Ensuring that Sara Kulturhus is an “arena” for all citizens regardless of their previous interest in culture, has been a central concern for the municipality, and a starting point for the design. The location of the building and the transparent façade with many entrances work together to lower the threshold to enter the building, and to replace the image of an austere cultural institution with an open and welcoming building. Sara Kulturhus is aimed to enrich the community and become a new destination attracting visitors regionally, nationally, and internationally – a showcase for sustainable design and construction where all forms of culture live side-by-side.
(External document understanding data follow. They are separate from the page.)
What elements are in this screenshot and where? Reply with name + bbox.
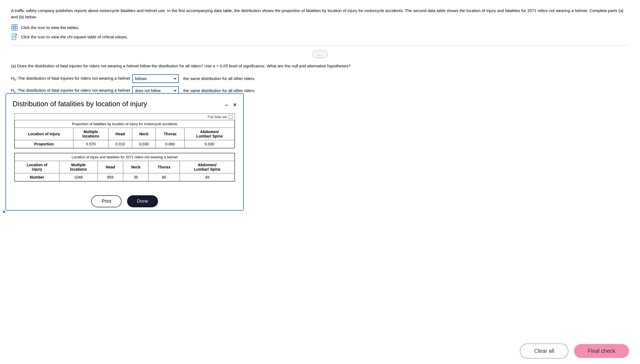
table2-col-neck: Neck bbox=[123, 161, 148, 173]
table2-col-abdomen: Abdomen/Lumbar/ Spine bbox=[180, 161, 234, 173]
table-grid-icon[interactable] bbox=[11, 24, 18, 31]
full-data-label: Full data set bbox=[15, 114, 235, 120]
table-icon-label: Click the icon to view the tables. bbox=[21, 25, 79, 30]
chi-icon-label: Click the icon to view the chi-square ta… bbox=[21, 35, 128, 39]
modal-body: Full data set Proportion of fatalities b… bbox=[6, 111, 243, 191]
table1-row1-val4: 0.060 bbox=[156, 140, 185, 148]
table-icon-row: Click the icon to view the tables. bbox=[11, 24, 629, 31]
full-data-text: Full data set bbox=[208, 115, 227, 119]
table1-col-abdomen: Abdomen/Lumbar/ Spine bbox=[185, 128, 235, 140]
table1-col-location: Location of injury bbox=[15, 128, 73, 140]
table1-row1-val5: 0.030 bbox=[185, 140, 235, 148]
h0-suffix: the same distribution for all other ride… bbox=[183, 76, 255, 81]
clear-all-button[interactable]: Clear all bbox=[520, 343, 568, 359]
modal-title: Distribution of fatalities by location o… bbox=[13, 100, 147, 108]
table1-row1-val2: 0.310 bbox=[108, 140, 132, 148]
h1-prefix: H1: The distribution of fatal injuries f… bbox=[11, 88, 130, 93]
table1-section-header: Proportion of fatalities by location of … bbox=[15, 120, 235, 128]
table1-col-neck: Neck bbox=[132, 128, 156, 140]
table2-col-multiple: Multiplelocations bbox=[59, 161, 98, 173]
h0-prefix: H0: The distribution of fatal injuries f… bbox=[11, 76, 130, 81]
table2-header-row: Location ofinjury Multiplelocations Head… bbox=[15, 161, 235, 173]
main-content: A traffic safety company publishes repor… bbox=[0, 0, 640, 95]
collapse-button[interactable]: ... bbox=[312, 50, 328, 58]
table1-col-multiple: Multiplelocations bbox=[73, 128, 108, 140]
print-button[interactable]: Print bbox=[91, 195, 122, 207]
h1-dropdown[interactable]: does not follow follows bbox=[134, 88, 177, 93]
h1-suffix: the same distribution for all other ride… bbox=[183, 88, 255, 93]
table1-header-row: Location of injury Multiplelocations Hea… bbox=[15, 128, 235, 140]
table1: Location of injury Multiplelocations Hea… bbox=[15, 128, 235, 148]
modal-header: Distribution of fatalities by location o… bbox=[6, 94, 243, 111]
modal-controls: – × bbox=[225, 100, 237, 108]
table1-row1-label: Proportion bbox=[15, 140, 73, 148]
table2-section-header: Location of injury and fatalities for 20… bbox=[15, 153, 235, 161]
table1-row1-val3: 0.030 bbox=[132, 140, 156, 148]
modal-close-button[interactable]: × bbox=[233, 101, 237, 108]
intro-text: A traffic safety company publishes repor… bbox=[11, 8, 627, 20]
table1-col-head: Head bbox=[108, 128, 132, 140]
table2-row1-val3: 35 bbox=[123, 173, 148, 181]
table1-row1-val1: 0.570 bbox=[73, 140, 108, 148]
table-row: Proportion 0.570 0.310 0.030 0.060 0.030 bbox=[15, 140, 235, 148]
table2-row1-val5: 49 bbox=[180, 173, 234, 181]
modal-minimize-button[interactable]: – bbox=[225, 101, 228, 108]
modal-footer: Print Done bbox=[6, 191, 243, 210]
copy-icon[interactable] bbox=[229, 115, 233, 119]
table2-col-location: Location ofinjury bbox=[15, 161, 59, 173]
h0-row: H0: The distribution of fatal injuries f… bbox=[11, 74, 629, 83]
chi-icon-row: Click the icon to view the chi-square ta… bbox=[11, 33, 629, 40]
table2-row1-val1: 1048 bbox=[59, 173, 98, 181]
table2-col-thorax: Thorax bbox=[148, 161, 180, 173]
bottom-bar: Clear all Final check bbox=[520, 338, 640, 364]
data-modal: Distribution of fatalities by location o… bbox=[5, 93, 244, 211]
table-row: Number 1048 859 35 80 49 bbox=[15, 173, 235, 181]
svg-rect-0 bbox=[12, 25, 17, 30]
table2-container: Location of injury and fatalities for 20… bbox=[14, 153, 235, 182]
divider-1 bbox=[11, 45, 629, 45]
h0-dropdown-wrapper[interactable]: follows does not follow bbox=[132, 74, 179, 83]
document-icon[interactable] bbox=[11, 33, 18, 40]
table2-row1-val2: 859 bbox=[97, 173, 123, 181]
part-a-label: (a) Does the distribution of fatal injur… bbox=[11, 63, 629, 69]
done-button[interactable]: Done bbox=[127, 195, 158, 207]
table2-col-head: Head bbox=[97, 161, 123, 173]
collapse-btn-row: ... bbox=[11, 50, 629, 58]
final-check-button[interactable]: Final check bbox=[574, 344, 629, 358]
table2-row1-label: Number bbox=[15, 173, 59, 181]
table1-container: Full data set Proportion of fatalities b… bbox=[14, 113, 235, 148]
table2: Location ofinjury Multiplelocations Head… bbox=[15, 161, 235, 181]
table1-col-thorax: Thorax bbox=[156, 128, 185, 140]
h0-dropdown[interactable]: follows does not follow bbox=[134, 76, 177, 81]
table2-row1-val4: 80 bbox=[148, 173, 180, 181]
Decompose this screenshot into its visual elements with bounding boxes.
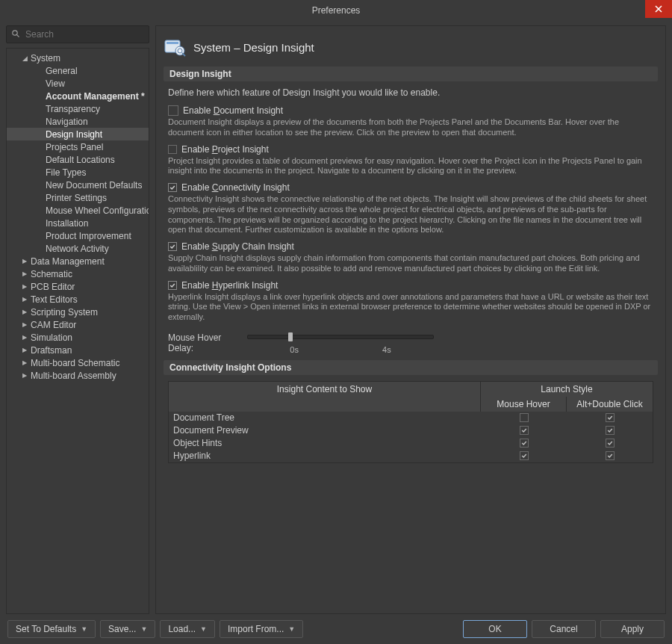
apply-button[interactable]: Apply <box>600 620 665 638</box>
import-from-button[interactable]: Import From... ▼ <box>220 620 303 638</box>
save-button[interactable]: Save... ▼ <box>100 620 155 638</box>
option-doc-text: Enable Document Insight <box>183 105 283 116</box>
row-alt-checkbox[interactable] <box>606 451 615 460</box>
svg-point-0 <box>13 30 17 34</box>
tree-node-label: PCB Editor <box>29 282 75 292</box>
tree-leaf-label: Mouse Wheel Configuration <box>44 205 149 216</box>
hover-delay-row: Mouse Hover Delay: . 0s 4s . <box>168 332 653 354</box>
tree-node[interactable]: ▶Multi-board Assembly <box>7 369 149 382</box>
tree-leaf-label: Transparency <box>44 104 100 114</box>
tree-leaf[interactable]: Account Management * <box>7 90 149 102</box>
option-hyper-checkbox[interactable] <box>168 281 177 290</box>
tree-leaf[interactable]: Mouse Wheel Configuration <box>7 204 149 217</box>
chevron-right-icon: ▶ <box>20 359 29 366</box>
slider-thumb[interactable] <box>288 332 293 341</box>
option-conn-label[interactable]: Enable Connectivity Insight <box>168 182 653 193</box>
tree-node[interactable]: ▶PCB Editor <box>7 280 149 293</box>
row-hover-checkbox[interactable] <box>520 426 529 435</box>
tree-leaf[interactable]: Projects Panel <box>7 140 149 153</box>
row-label: Object Hints <box>169 438 481 448</box>
table-header-row-1: Insight Content to Show Launch Style <box>169 382 653 397</box>
tree-node[interactable]: ◢System <box>7 52 149 64</box>
hover-delay-slider[interactable] <box>247 332 434 342</box>
page-header: System – Design Insight <box>164 32 658 62</box>
row-label: Document Tree <box>169 412 481 423</box>
tree-node[interactable]: ▶Simulation <box>7 331 149 344</box>
option-doc-checkbox[interactable] <box>168 105 178 116</box>
option-doc-label[interactable]: Enable Document Insight <box>168 105 653 116</box>
chevron-right-icon: ▶ <box>20 258 29 264</box>
tree-leaf[interactable]: File Types <box>7 166 149 179</box>
set-to-defaults-button[interactable]: Set To Defaults ▼ <box>7 620 96 638</box>
row-alt-checkbox[interactable] <box>606 413 615 422</box>
hover-delay-label: Mouse Hover Delay: <box>168 332 247 353</box>
slider-scale: . 0s 4s . <box>247 345 434 354</box>
tree-leaf[interactable]: Default Locations <box>7 153 149 166</box>
table-row: Document Tree <box>169 412 653 424</box>
option-supply-label[interactable]: Enable Supply Chain Insight <box>168 241 653 252</box>
tree-leaf[interactable]: General <box>7 64 149 77</box>
chevron-right-icon: ▶ <box>20 296 29 303</box>
intro-text: Define here which feature of Design Insi… <box>168 87 653 98</box>
nav-tree[interactable]: ◢SystemGeneralViewAccount Management *Tr… <box>6 48 149 614</box>
tree-node[interactable]: ▶Multi-board Schematic <box>7 356 149 369</box>
option-hyper-label[interactable]: Enable Hyperlink Insight <box>168 280 653 291</box>
ok-button[interactable]: OK <box>463 620 527 638</box>
table-body: Document TreeDocument PreviewObject Hint… <box>169 412 653 462</box>
page-icon <box>164 36 186 58</box>
tree-leaf[interactable]: Network Activity <box>7 242 149 255</box>
tree-node[interactable]: ▶Data Management <box>7 255 149 267</box>
option-conn-checkbox[interactable] <box>168 183 177 192</box>
tree-node[interactable]: ▶Text Editors <box>7 293 149 306</box>
tree-leaf-label: New Document Defaults <box>44 180 142 191</box>
window-title: Preferences <box>0 5 672 16</box>
tree-leaf-label: Installation <box>44 218 88 229</box>
tree-node-label: Simulation <box>29 332 72 343</box>
close-button[interactable] <box>645 0 672 18</box>
option-supply-checkbox[interactable] <box>168 242 177 251</box>
row-label: Hyperlink <box>169 451 481 461</box>
option-hyper-text: Enable Hyperlink Insight <box>181 280 278 291</box>
tree-leaf[interactable]: Product Improvement <box>7 229 149 242</box>
chevron-down-icon: ◢ <box>20 55 29 62</box>
option-proj-checkbox[interactable] <box>168 145 177 154</box>
cancel-button[interactable]: Cancel <box>532 620 596 638</box>
row-hover-checkbox[interactable] <box>520 451 529 460</box>
tree-node-label: Draftsman <box>29 345 72 356</box>
row-alt-checkbox[interactable] <box>606 439 615 448</box>
tree-node[interactable]: ▶Scripting System <box>7 306 149 318</box>
section-connectivity-options-body: Insight Content to Show Launch Style Mou… <box>164 381 658 469</box>
row-alt-checkbox[interactable] <box>606 426 615 435</box>
slider-min-label-real: 0s <box>290 345 299 354</box>
option-proj-label[interactable]: Enable Project Insight <box>168 144 653 155</box>
option-hyper-description: Hyperlink Insight displays a link over h… <box>168 292 653 323</box>
option-doc: Enable Document InsightDocument Insight … <box>168 105 653 138</box>
tree-node[interactable]: ▶CAM Editor <box>7 318 149 331</box>
option-conn-description: Connectivity Insight shows the connectiv… <box>168 194 653 235</box>
tree-leaf[interactable]: Design Insight <box>7 128 149 140</box>
option-doc-description: Document Insight displays a preview of t… <box>168 117 653 138</box>
tree-node-label: CAM Editor <box>29 320 76 330</box>
tree-leaf-label: View <box>44 78 65 89</box>
search-input[interactable] <box>24 28 144 40</box>
tree-node[interactable]: ▶Schematic <box>7 267 149 280</box>
tree-node-label: Schematic <box>29 269 72 279</box>
tree-leaf[interactable]: Printer Settings <box>7 191 149 204</box>
main-panel: System – Design Insight Design Insight D… <box>155 25 666 614</box>
tree-leaf[interactable]: Navigation <box>7 115 149 128</box>
tree-leaf[interactable]: Transparency <box>7 102 149 115</box>
search-box[interactable] <box>6 25 149 43</box>
row-hover-checkbox[interactable] <box>520 439 529 448</box>
tree-node[interactable]: ▶Draftsman <box>7 344 149 356</box>
tree-leaf[interactable]: Installation <box>7 217 149 229</box>
tree-leaf[interactable]: View <box>7 77 149 90</box>
svg-rect-2 <box>167 42 178 44</box>
tree-leaf-label: File Types <box>44 167 86 178</box>
row-hover-checkbox[interactable] <box>520 413 529 422</box>
col-header-content: Insight Content to Show <box>169 382 481 397</box>
tree-node-label: Text Editors <box>29 294 78 305</box>
options-list: Enable Document InsightDocument Insight … <box>168 105 653 323</box>
tree-leaf[interactable]: New Document Defaults <box>7 179 149 191</box>
load-button[interactable]: Load... ▼ <box>160 620 215 638</box>
body: ◢SystemGeneralViewAccount Management *Tr… <box>0 21 672 614</box>
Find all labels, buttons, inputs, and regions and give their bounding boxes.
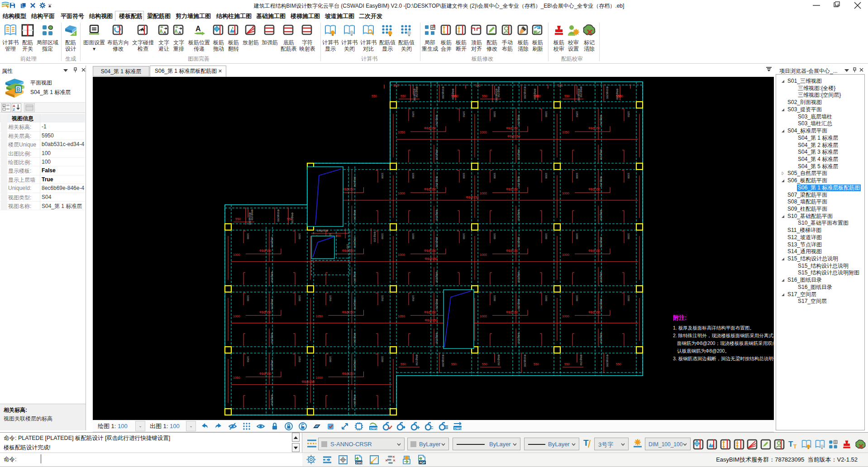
svg-text:面钢筋为Φ8@200；现浇楼板板底钢筋采用双向通长布置，默: 面钢筋为Φ8@200；现浇楼板板底钢筋采用双向通长布置，默	[677, 340, 774, 346]
svg-text:1050: 1050	[412, 295, 415, 301]
svg-text:Φ8@150: Φ8@150	[506, 188, 518, 191]
svg-text:Φ8@150: Φ8@150	[425, 257, 438, 260]
svg-text:●: ●	[3, 104, 5, 107]
svg-text:Φ8@150: Φ8@150	[259, 311, 272, 314]
svg-text:Φ8@150: Φ8@150	[517, 176, 520, 187]
svg-text:Φ8@150: Φ8@150	[342, 188, 354, 191]
svg-text:550: 550	[401, 363, 406, 366]
svg-text:T: T	[583, 438, 589, 448]
svg-text:1000: 1000	[398, 192, 405, 195]
svg-text:Φ8@150: Φ8@150	[435, 299, 438, 309]
svg-text:Z: Z	[13, 108, 15, 112]
svg-text:Φ8@150: Φ8@150	[259, 372, 272, 375]
svg-text:1. 板厚及板面标高详结构平面布置图。: 1. 板厚及板面标高详结构平面布置图。	[673, 325, 754, 330]
svg-text:✕: ✕	[393, 459, 396, 462]
svg-text:550: 550	[451, 363, 457, 366]
svg-text:1000: 1000	[545, 295, 548, 301]
svg-text:T: T	[793, 443, 797, 450]
svg-text:1000: 1000	[381, 356, 384, 362]
svg-text:1000: 1000	[545, 111, 548, 117]
svg-text:Φ8@150: Φ8@150	[435, 333, 438, 343]
svg-text:Φ8@150: Φ8@150	[580, 354, 582, 366]
svg-text:2. 除特殊注明外，现浇楼板板面钢筋采用分离式布置，默认板: 2. 除特殊注明外，现浇楼板板面钢筋采用分离式布置，默认板	[673, 333, 774, 338]
svg-text:Φ8@150: Φ8@150	[353, 210, 356, 220]
svg-text:Φ10@200: Φ10@200	[248, 212, 251, 225]
svg-text:A: A	[174, 28, 178, 34]
svg-text:550: 550	[393, 84, 399, 87]
svg-text:550: 550	[372, 94, 377, 98]
svg-text:550: 550	[235, 217, 241, 221]
svg-text:3. 板钢筋遇洞边截断，洞边无梁时按结构总说明设加强筋。: 3. 板钢筋遇洞边截断，洞边无梁时按结构总说明设加强筋。	[673, 356, 774, 361]
svg-text:Φ8@150: Φ8@150	[588, 249, 601, 252]
svg-text:Φ8@150: Φ8@150	[517, 272, 520, 282]
svg-text:T: T	[788, 440, 793, 448]
svg-text:Φ8@150: Φ8@150	[588, 188, 601, 191]
svg-text:Φ8@150: Φ8@150	[600, 115, 602, 125]
svg-text:Φ8@150: Φ8@150	[506, 127, 518, 130]
svg-text:1000: 1000	[480, 315, 487, 318]
svg-text:Φ8@150: Φ8@150	[353, 360, 356, 370]
svg-text:Φ8@150: Φ8@150	[517, 115, 520, 125]
svg-text:Φ8@150: Φ8@150	[600, 149, 602, 160]
svg-text:1050: 1050	[398, 131, 405, 134]
svg-text:1000: 1000	[412, 233, 415, 239]
svg-text:Φ10@200: Φ10@200	[277, 209, 280, 222]
svg-text:1050: 1050	[576, 111, 578, 117]
svg-text:Φ8@150: Φ8@150	[600, 272, 602, 282]
svg-text:150: 150	[346, 244, 349, 249]
svg-text:Φ8@150: Φ8@150	[616, 89, 619, 100]
svg-text:1000: 1000	[412, 173, 415, 179]
svg-text:Φ8@150: Φ8@150	[600, 237, 602, 247]
svg-text:Φ8@150: Φ8@150	[435, 149, 438, 160]
svg-text:Φ8@150: Φ8@150	[353, 299, 356, 309]
svg-text:1000: 1000	[329, 356, 332, 362]
svg-text:1000: 1000	[381, 173, 384, 179]
svg-text:1050: 1050	[381, 295, 384, 301]
svg-text:1000: 1000	[480, 253, 487, 256]
svg-text:附注:: 附注:	[673, 314, 687, 321]
svg-text:Φ8@150: Φ8@150	[353, 395, 356, 405]
svg-text:Φ8@150: Φ8@150	[342, 311, 354, 314]
svg-text:550: 550	[401, 94, 406, 98]
svg-text:Φ8@150: Φ8@150	[517, 237, 520, 247]
svg-text:Φ10@200: Φ10@200	[524, 86, 526, 99]
svg-text:Φ8@150: Φ8@150	[534, 89, 536, 100]
svg-text:Φ10@200: Φ10@200	[524, 354, 526, 367]
svg-text:B: B	[16, 86, 20, 93]
svg-text:550: 550	[534, 363, 539, 366]
svg-text:Φ8@150: Φ8@150	[353, 333, 356, 343]
svg-text:1000: 1000	[463, 173, 465, 179]
svg-text:Φ8@150: Φ8@150	[271, 333, 273, 343]
svg-text:Φ10@200: Φ10@200	[495, 89, 498, 101]
svg-text:Φ8@150: Φ8@150	[588, 127, 601, 130]
svg-text:Φ10@200: Φ10@200	[606, 354, 609, 367]
svg-text:Φ8@150: Φ8@150	[517, 299, 520, 309]
svg-text:Φ8@150: Φ8@150	[506, 249, 518, 252]
svg-text:Φ8@150: Φ8@150	[600, 299, 602, 309]
svg-text:Φ8@150: Φ8@150	[435, 272, 438, 282]
svg-text:1000: 1000	[493, 111, 496, 117]
svg-text:1050: 1050	[412, 111, 415, 117]
svg-text:Φ8@150: Φ8@150	[353, 237, 356, 247]
svg-text:Φ10@200: Φ10@200	[606, 86, 609, 99]
svg-text:A: A	[159, 28, 163, 34]
svg-text:1000: 1000	[480, 192, 487, 195]
svg-text:Φ8@150: Φ8@150	[424, 311, 436, 314]
svg-text:Φ8@150: Φ8@150	[342, 372, 354, 375]
svg-text:1000: 1000	[545, 173, 548, 179]
svg-text:PDF: PDF	[420, 461, 425, 464]
svg-text:1000: 1000	[316, 376, 323, 379]
svg-text:1000: 1000	[398, 253, 405, 256]
svg-text:1000: 1000	[562, 315, 569, 318]
svg-text:550: 550	[616, 363, 621, 366]
svg-text:1050: 1050	[463, 111, 465, 117]
svg-text:A: A	[163, 30, 167, 35]
svg-text:1000: 1000	[562, 253, 569, 256]
svg-text:550: 550	[564, 363, 570, 366]
svg-text:✕: ✕	[392, 455, 395, 458]
svg-text:1000: 1000	[247, 295, 249, 301]
svg-text:A: A	[178, 30, 181, 35]
svg-text:Φ8@150: Φ8@150	[435, 176, 438, 187]
svg-text:Φ8@150: Φ8@150	[424, 188, 436, 191]
svg-text:Φ8@150: Φ8@150	[425, 319, 438, 322]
With Sara Kulturhus White Arkitekter aims to expand the application possibilities of wood as a construction material for complex high-rise buildings and to make progress in the field of sustainable construction. The diverse programme has called for a range of innovative solutions in solid wood construction to handle spans, flexibility, acoustics and overall statics. The hotel for example is built from prefabricated solid cross-laminated timber (CLT) volume modules stacked between two CLT lift cores. In contrast, the low-rise building is constructed with columns and beams of glulam and cores and shear walls of CLT. The architecturally integrated design allowed the load-bearing structure to be built entirely without concrete, speeding up construction time and drastically reducing the carbon footprint.
White Arkitekter was founded by Sidney White in 1951 and is one of Scandinavia’s leading architectural practices. The employee-owned collective of about 700 staff members works with sustainable architecture, urban design, landscape architecture and interior design for current and future generations. White’s mission is to enable sustainable life through the art of architecture, also with the vision that all its projects will be carbon neutral by 2030. The office has locations in Sweden, Norway, the UK, Germany, Canada and East Africa.